Ted Bundy's Biographer Reveals How He Bonded With The Serial Killer

The biographer spent months interviewing Bundy - getting him to confess to the murders of over 30 women.

Rachel Andrews

Rachel Andrews

The biographer of Ted Bundy - one of the most notorious serial killers ever known - has spoken out on how he managed to bond with the murderer.

Stephen Michaud, 71, spent six months interviewing Bundy in 1976, who was suspected over killing over 30 women.

Despite his horrific crimes, Bundy was known for his charming attitude and persona - something which is reiterated in Netflix docuseries The Ted Bundy Tapes and Extremely Wicked, Shockingly Evil and Vile, which is set for release next week.

Michaud managed to get Bundy to confess to assaulting and murdering at least 30 women in the 1970s.

Writing for the Mirror, the biographer explained: "Theodore Robert Bundy was a serial killer, kidnapper, rapist, burglar, and necrophile from Vermont."

He recalled: "What emerged from reports was a confused, enigmatic, good-looking, articulate, law student who came from a loving Methodist family.

"He'd been accused of attacking and murdering girls, tearing them apart, burying them only to dig them up and abuse them again.

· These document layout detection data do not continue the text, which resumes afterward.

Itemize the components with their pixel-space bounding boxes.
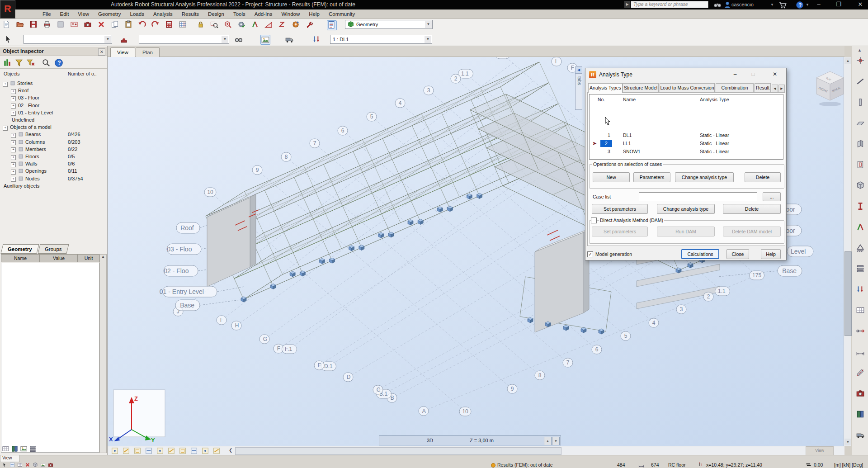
case-list-input[interactable]: [639, 192, 757, 201]
redo-icon[interactable]: [151, 20, 160, 29]
tab-view[interactable]: View: [110, 47, 135, 57]
col-value[interactable]: Value: [40, 254, 78, 262]
snap-ruler-icon[interactable]: [190, 447, 198, 454]
case-row-SNOW1[interactable]: 3 SNOW1 Static - Linear: [590, 147, 783, 156]
calc-table-icon[interactable]: [179, 20, 188, 29]
scroll-up-icon[interactable]: ▲: [844, 57, 851, 64]
dam-checkbox[interactable]: [591, 217, 597, 223]
expand-icon[interactable]: +: [11, 96, 16, 101]
units-indicator[interactable]: [m] [kN] [Deg]: [834, 462, 863, 468]
filter-z-icon[interactable]: [26, 58, 35, 67]
slope-icon[interactable]: [264, 20, 274, 29]
help-button[interactable]: Help: [761, 249, 781, 259]
ibeam-icon[interactable]: [856, 202, 865, 211]
print-icon[interactable]: [43, 20, 52, 29]
column-icon[interactable]: [856, 98, 865, 107]
cut-mode-icon[interactable]: [25, 462, 31, 468]
restore-button[interactable]: ❐: [832, 0, 845, 9]
property-grid-scrollbar[interactable]: ▲: [99, 254, 107, 453]
search-go-icon[interactable]: ▶: [624, 1, 630, 8]
menu-window[interactable]: Window: [277, 10, 304, 17]
change-analysis-type-button[interactable]: Change analysis type: [657, 204, 715, 214]
col-unit[interactable]: Unit: [78, 254, 99, 262]
expand-icon[interactable]: +: [11, 89, 16, 94]
load-case-selector[interactable]: 1 : DL1 ▼: [330, 35, 432, 44]
dialog-tab-analysis-types[interactable]: Analysis Types: [588, 83, 623, 93]
community-search-icon[interactable]: [713, 1, 722, 9]
signed-in-user[interactable]: cascencio: [731, 2, 754, 7]
angle-icon[interactable]: [278, 20, 287, 29]
verify-icon[interactable]: [237, 20, 246, 29]
dialog-minimize-icon[interactable]: –: [729, 70, 741, 79]
delete-button[interactable]: Delete: [745, 172, 781, 182]
snap-node-icon[interactable]: [111, 447, 118, 454]
solid-mode-icon[interactable]: [33, 462, 38, 468]
new-file-icon[interactable]: [2, 20, 11, 29]
zoom-plus-icon[interactable]: [224, 20, 233, 29]
expand-icon[interactable]: +: [11, 162, 16, 167]
delete-icon[interactable]: [97, 20, 106, 29]
snap-mid-icon[interactable]: [134, 447, 141, 454]
book-icon[interactable]: [856, 410, 865, 419]
snap-layers-icon[interactable]: [202, 447, 209, 454]
tab-scroll-right-icon[interactable]: ▶: [778, 85, 785, 92]
calculator-icon[interactable]: [165, 20, 174, 29]
close-button[interactable]: ✕: [854, 0, 867, 9]
opening-icon[interactable]: [856, 160, 865, 169]
layout-c-icon[interactable]: [20, 445, 28, 453]
snap-grid-icon[interactable]: [123, 447, 130, 454]
tab-scroll-left-icon[interactable]: ◀: [772, 85, 778, 92]
snap-perp-icon[interactable]: [156, 447, 164, 454]
story-icon[interactable]: [856, 264, 865, 273]
grid-mode-icon[interactable]: [17, 462, 23, 468]
panel-close-icon[interactable]: ✕: [98, 48, 105, 56]
user-dropdown-icon[interactable]: ▼: [770, 3, 774, 7]
close-button[interactable]: Close: [726, 249, 749, 259]
solid-icon[interactable]: [856, 181, 865, 190]
section-definition-icon[interactable]: [251, 20, 260, 29]
menu-analysis[interactable]: Analysis: [149, 10, 177, 17]
tab-groups[interactable]: Groups: [38, 244, 69, 254]
load-case-icon[interactable]: [856, 285, 865, 294]
pointer-tool-icon[interactable]: [4, 35, 13, 44]
preferences-wrench-icon[interactable]: [305, 20, 314, 29]
stories-filter-icon[interactable]: [3, 58, 12, 67]
case-list-browse-button[interactable]: ...: [763, 192, 781, 201]
combo-arrow-icon[interactable]: ▼: [104, 36, 111, 43]
expand-icon[interactable]: +: [3, 126, 8, 131]
lock-icon[interactable]: [197, 20, 206, 29]
print-preview-icon[interactable]: [57, 20, 66, 29]
snap-lock-icon[interactable]: [213, 447, 220, 454]
node-selection-combo[interactable]: ▼: [24, 35, 112, 44]
calculations-button[interactable]: Calculations: [681, 249, 719, 259]
snap-magnet-icon[interactable]: [179, 447, 186, 454]
menu-results[interactable]: Results: [177, 10, 203, 17]
zoom-window-icon[interactable]: [210, 20, 219, 29]
tab-geometry[interactable]: Geometry: [0, 244, 39, 254]
dialog-title-bar[interactable]: R Analysis Type – □ ✕: [585, 68, 786, 81]
filter-y-icon[interactable]: [14, 58, 24, 67]
tab-plan[interactable]: Plan: [136, 47, 160, 57]
dialog-tab-result[interactable]: Result: [755, 83, 771, 93]
expand-icon[interactable]: +: [11, 177, 16, 182]
menu-file[interactable]: File: [38, 10, 56, 17]
change-analysis-type-button[interactable]: Change analysis type: [675, 172, 734, 182]
model-generation-checkbox[interactable]: ✓: [587, 251, 593, 257]
bar-icon[interactable]: [856, 77, 865, 86]
dialog-tab-combination-sign[interactable]: Combination Sign: [716, 83, 754, 93]
section-definition-icon[interactable]: [856, 222, 865, 232]
help-dropdown-icon[interactable]: ▼: [806, 3, 809, 7]
menu-view[interactable]: View: [73, 10, 94, 17]
copy-icon[interactable]: [111, 20, 120, 29]
view-glasses-icon[interactable]: [234, 35, 243, 44]
floor-icon[interactable]: [856, 118, 865, 128]
expand-icon[interactable]: +: [11, 140, 16, 145]
report-icon[interactable]: [327, 20, 337, 30]
expand-icon[interactable]: +: [11, 170, 16, 175]
level-indicator[interactable]: Z = 3,00 m: [470, 438, 494, 443]
col-name[interactable]: Name: [1, 254, 40, 262]
help-icon[interactable]: ?: [54, 58, 63, 67]
vertical-scrollbar[interactable]: ▲ ▼: [844, 57, 851, 446]
view-mode-icon[interactable]: [9, 462, 15, 468]
menu-addins[interactable]: Add-Ins: [250, 10, 277, 17]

"He was a wild animal. So it was hard to connect those two Teds in my head. But both of those characters lived inside him."

Stephen also appeared in the Netflix documentary.
Netflix

A master manipulator, Bundy only agreed to be interviewed by Stephen for his book if leading American investigator, Hugh Aynseworth, would take a look into his case.

"Why? Bundy wasn't going to say no to the best in the business making his story hot news again," Michaud penned for the tabloid. "Plus, he was so narcissistic, he felt I'd consider myself lucky to be in the same room as him."

After spending weeks talking to Bundy about his childhood and upbringing, Michaud changed his tactics to get him to talk about his crimes.

"What cements just how crazy Bundy was is he thought I was there to write a celebrity biography about him," noted the writer.

Michaud asked Bundy to talk about his crimes in the third person, flattering him by telling him that because he was a law student, he would be able to give insight into the murders that no one else would.

"I explained that, because he'd been taken to the crime scenes and interrogated, he knew more than anyone else," explained the biographer. "I also praised him, calling him reflective and articulate.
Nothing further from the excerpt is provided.